Das Moratorium für Großveranstaltungen wirft für Inhaber bereits gekaufter Eintrittskarten Fragen auf. Bei der Verschiebung von Terminen behalten die Tickets ihre Gültigkeit. Was aber, wenn jemand seine Karten dennoch zurückgeben möchte? Bei MainLit etwa bekommt man sie erstattet. "Warum sollten wir Gäste verärgern", sagt Jochen Bähr. Andere Veranstalter wollen dazu erst noch informieren.
Laut einer Pressemitteilung des Staatsministeriums für Wissenschaft und Kunst hat sich Minister Bernd Sibler für eine Kulanzregelung eingesetzt: „Wer für diesen Zeitraum ein Ticket gekauft hat, kann dieses an den entsprechenden Einrichtungen zurückgeben und erhält sein Geld selbstverständlich zurück." Dies sei eine vertrauensbildende Maßnahme und verdeutliche den hohen Wert von Kunst und Kultur für den Freistaat.
Der Beschluss der Staatsregierung sieht auch vor, dass die Vorlesungszeit an den Bayerischen Kunsthochschulen erst am 20. April 2020 beginnt und zudem alle staatlichen Konzertsäle bis einschließlich 19. April 2020 geschlossen sind. "Dies hat zur Folge, dass alle Konzerte an der Hochschule für Musik Würzburg, die in diesem Zeitraum liegen, entfallen werden", so eine Mitteilung der Hochschule. Betroffen sind etwa das Antrittskonzert der neuen Gesangsprofessorin Alexandra Coku, ein Jazzkonzert mit Hans Peter Salentin und Band, die beliebten Mittagstermine "Musik publik" und Vorspielabende verschiedener Instrumentalklassen.

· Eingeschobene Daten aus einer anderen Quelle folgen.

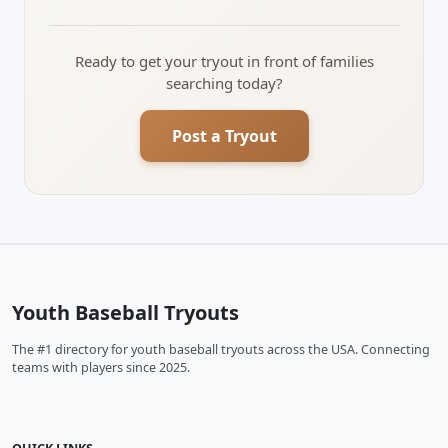
Ready to get your tryout in front of families
searching today?
Post a Tryout
Youth Baseball Tryouts
The #1 directory for youth baseball tryouts across the USA. Connecting
teams with players since 2025.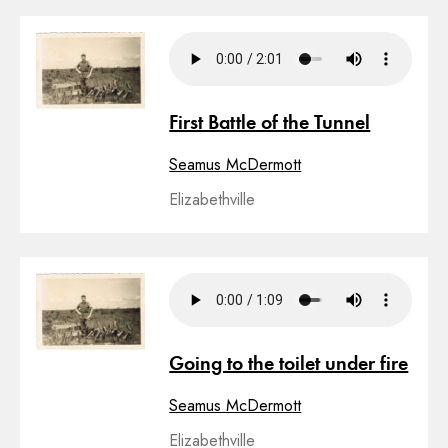
First Battle of the Tunnel
Seamus McDermott
Elizabethville
Going to the toilet under fire
Seamus McDermott
Elizabethville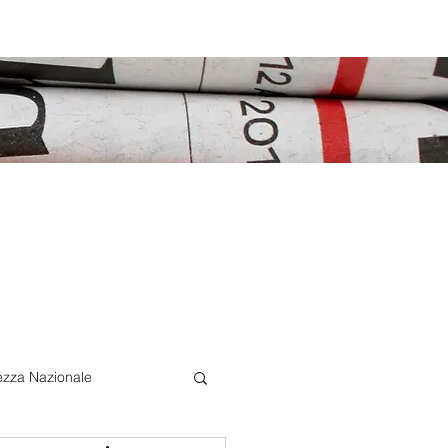
ezza Nazionale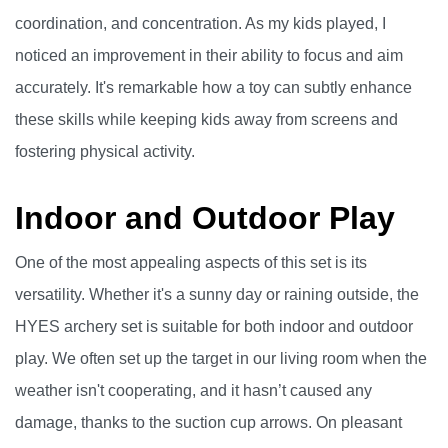
coordination, and concentration. As my kids played, I
noticed an improvement in their ability to focus and aim
accurately. It's remarkable how a toy can subtly enhance
these skills while keeping kids away from screens and
fostering physical activity.
Indoor and Outdoor Play
One of the most appealing aspects of this set is its
versatility. Whether it's a sunny day or raining outside, the
HYES archery set is suitable for both indoor and outdoor
play. We often set up the target in our living room when the
weather isn't cooperating, and it hasn’t caused any
damage, thanks to the suction cup arrows. On pleasant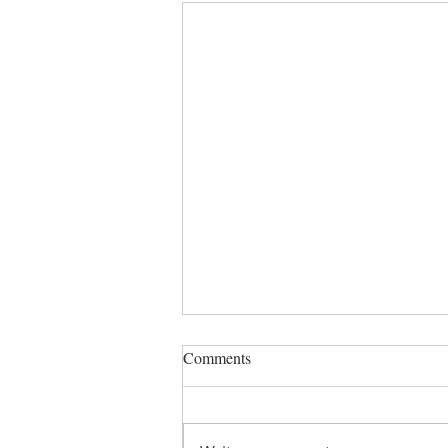
Comments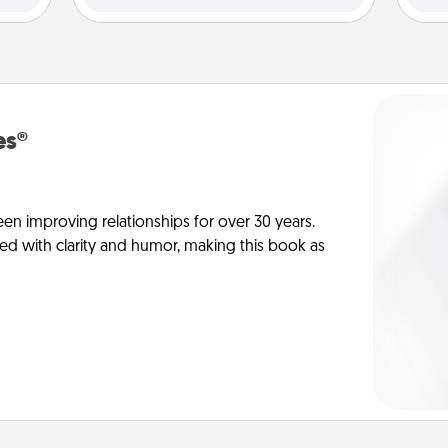
es®
en improving relationships for over 30 years.
ed with clarity and humor, making this book as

Der Münchner Beschluss betrifft im übrigen nicht nur kommerzielle Kulturveranstaltungen. So muss auch das Gedenkkonzert im Kiliansdom am Montag, 16. März, zum 75. Jahrestag der Zerstörung Würzburgs ausfallen. Die Veranstaltung hätte über 1000 Besucher erreicht. Bereits gekaufte Karten können bis spätestens 17. April bei der jeweiligen Verkaufsstelle zurückgegeben werden, das Geld wird dann erstattet, so eine Mitteilung der Diözese.